Christopher Nkunku has been able to force his way into the Premier League side
Chelsea FC via Getty Images
There had been reports during the international break that the 27-year-old is unsettled, and unsurprisingly if so, given he has not started a Premier League game since the opening day of the season.
Whether this performance was enough to change that ahead of Sunday’s meeting with Aston Villa seems unlikely, given both the players ahead of him and the fact that Nkunku limped off after fluffing a glaring chance for a second 15 minutes from time.
But Maresca’s team selection at Leicester last weekend - when ‘B’ team regulars Joao Felix and Benoit Badiashile both started league matches for the first time this season - will have given the Italian’s second-string fresh hope that their midweek displays might yet bring reward.

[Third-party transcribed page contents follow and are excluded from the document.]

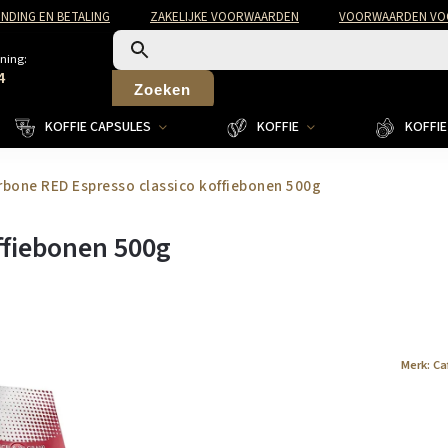
NDING EN BETALING
ZAKELIJKE VOORWAARDEN
VOORWAARDEN VOO
ning:
4
Zoeken
KOFFIE CAPSULES
KOFFIE
KOFFIE 
rbone RED Espresso classico koffiebonen 500g
ffiebonen 500g
Merk:
Ca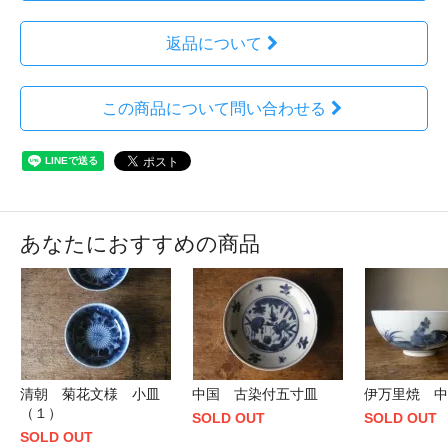
返品について
この商品について問い合わせる
あなたにおすすめの商品
清朝 菊花文様 小皿
中国 古染付五寸皿
伊万里焼 中
（１）
SOLD OUT
SOLD OUT
SOLD OUT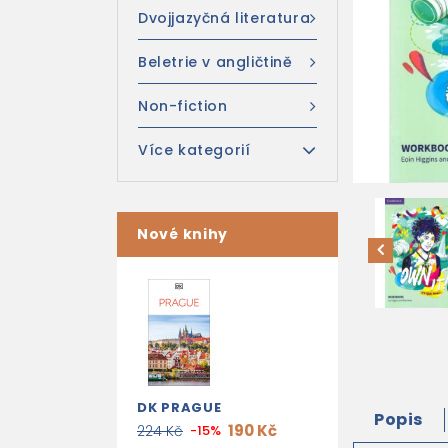
Dvojjazyčná literatura
Beletrie v angličtině
Non-fiction
Více kategorií
Nové knihy
DK PRAGUE
Popis
190 Kč
224 Kč
-15%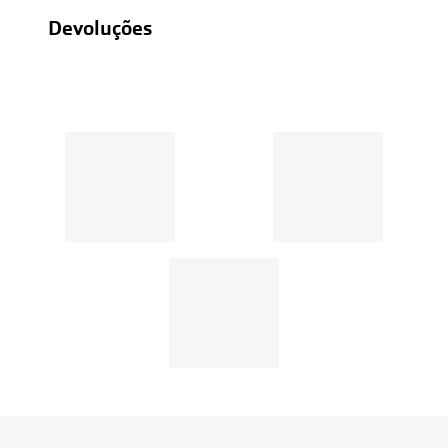
Devoluções
Recolhas em loja sempre gratuitas;
30 dias
Entregas em casa:
Se o valor da encomenda for
superior a 39€, o envio é gratuito.
Em compras de valor inferior a
39€, os portes de envio têm um
custo de
3.99€
.
MultiOpticas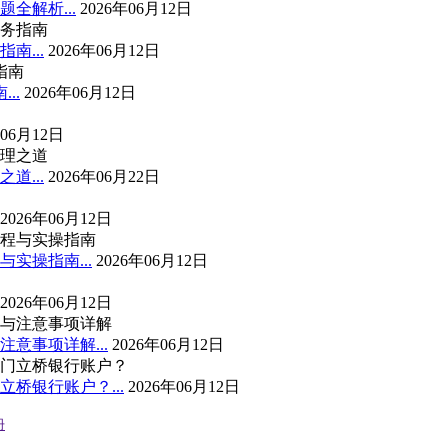
全解析...
2026年06月12日
南...
2026年06月12日
..
2026年06月12日
年06月12日
...
2026年06月22日
2026年06月12日
实操指南...
2026年06月12日
2026年06月12日
意事项详解...
2026年06月12日
桥银行账户？...
2026年06月12日
册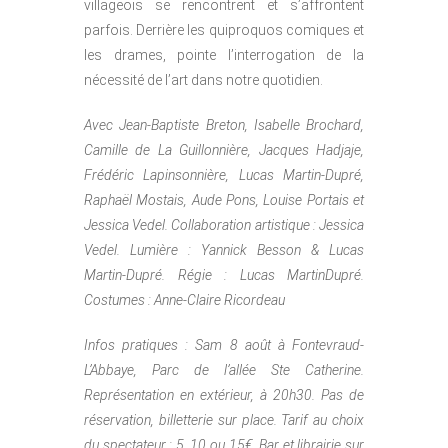
villageois se rencontrent et s’affrontent
parfois. Derrière les quiproquos comiques et
les drames, pointe l’interrogation de la
nécessité de l’art dans notre quotidien.
Avec Jean-Baptiste Breton, Isabelle Brochard,
Camille de La Guillonnière, Jacques Hadjaje,
Frédéric Lapinsonnière, Lucas Martin-Dupré,
Raphaël Mostais, Aude Pons, Louise Portais et
Jessica Vedel. Collaboration artistique : Jessica
Vedel. Lumière : Yannick Besson & Lucas
Martin-Dupré. Régie : Lucas MartinDupré.
Costumes : Anne-Claire Ricordeau
Infos pratiques : Sam 8 août à Fontevraud-
L’Abbaye, Parc de l’allée Ste Catherine.
Représentation en extérieur, à 20h30. Pas de
réservation, billetterie sur place. Tarif au choix
du spectateur : 5, 10 ou 15€. Bar et librairie sur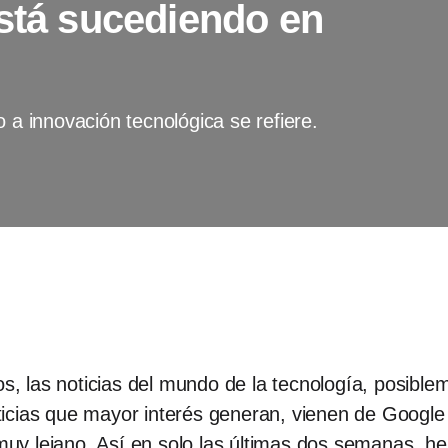
está sucediendo en
 a innovación tecnológica se refiere.
ros, las noticias del mundo de la tecnología, posib
icias que mayor interés generan, vienen de Google
y lejano. Así en solo las últimas dos semanas, h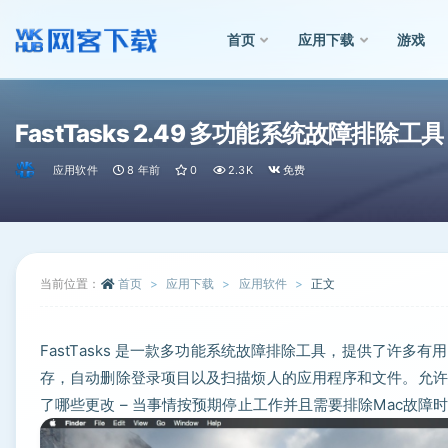
首页
应用下载
游戏
全部
FastTasks 2.49 多功能系统故障排除工具
应用软件
8 年前
0
2.3K
免费
当前位置：
首页
应用下载
应用软件
正文
FastTasks 是一款多功能系统故障排除工具，提供了许
存，自动删除登录项目以及扫描烦人的应用程序和文件。允许
了哪些更改 – 当事情按预期停止工作并且需要排除Mac故障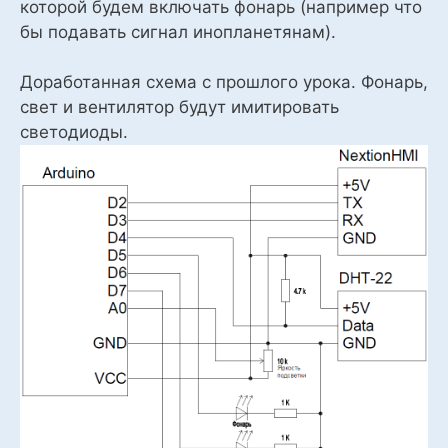
которой будем включать фонарь (например что
бы подавать сигнал инопланетянам).
Доработанная схема с прошлого урока. Фонарь,
свет и вентилятор будут имитировать
светодиоды.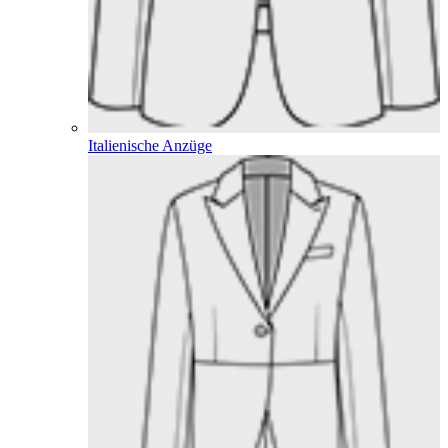
Italienische Anzüge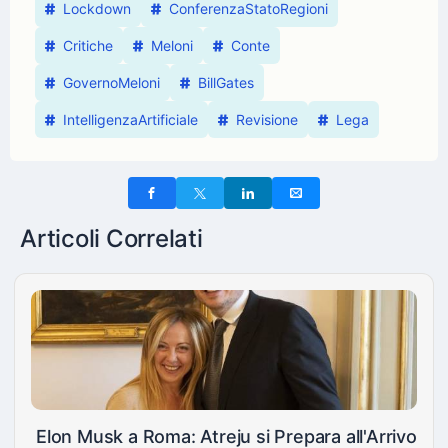
Lockdown
ConferenzaStatoRegioni
Critiche
Meloni
Conte
GovernoMeloni
BillGates
IntelligenzaArtificiale
Revisione
Lega
Articoli Correlati
Elon Musk a Roma: Atreju si Prepara all'Arrivo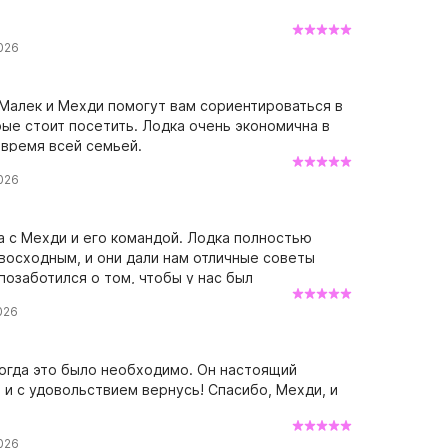
026
 Малек и Мехди помогут вам сориентироваться в
рые стоит посетить. Лодка очень экономична в
 время всей семьей.
026
а с Мехди и его командой. Лодка полностью
осходным, и они дали нам отличные советы
озаботился о том, чтобы у нас был
ую их!
026
когда это было необходимо. Он настоящий
и с удовольствием вернусь! Спасибо, Мехди, и
026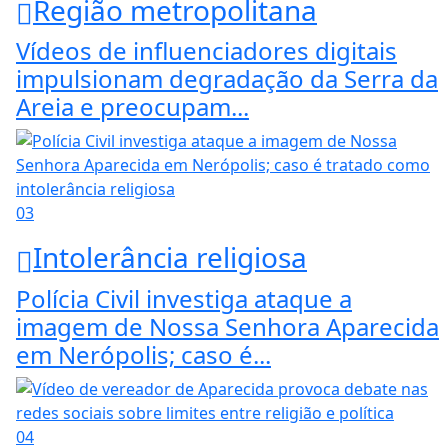
Região metropolitana
Vídeos de influenciadores digitais
impulsionam degradação da Serra da
Areia e preocupam...
03
Intolerância religiosa
Polícia Civil investiga ataque a
imagem de Nossa Senhora Aparecida
em Nerópolis; caso é...
04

This, even prior to the goal, was a good one from Nkunku, who played in what Maresca says is his best position, just off a main striker, linking, as well as finishing the play.
Marc Guiu, the teenage striker, had been primarily tasked with the latter duty, but showed both his promise and rawness in managing five shots without success inside the opening 20 minutes.
Nkunku has blown an opening of his own, lifting over the bar when trying a crafty chip. His second chance, though, was taken more clinically, after good work from Jadon Sancho, impressive on his return to the side.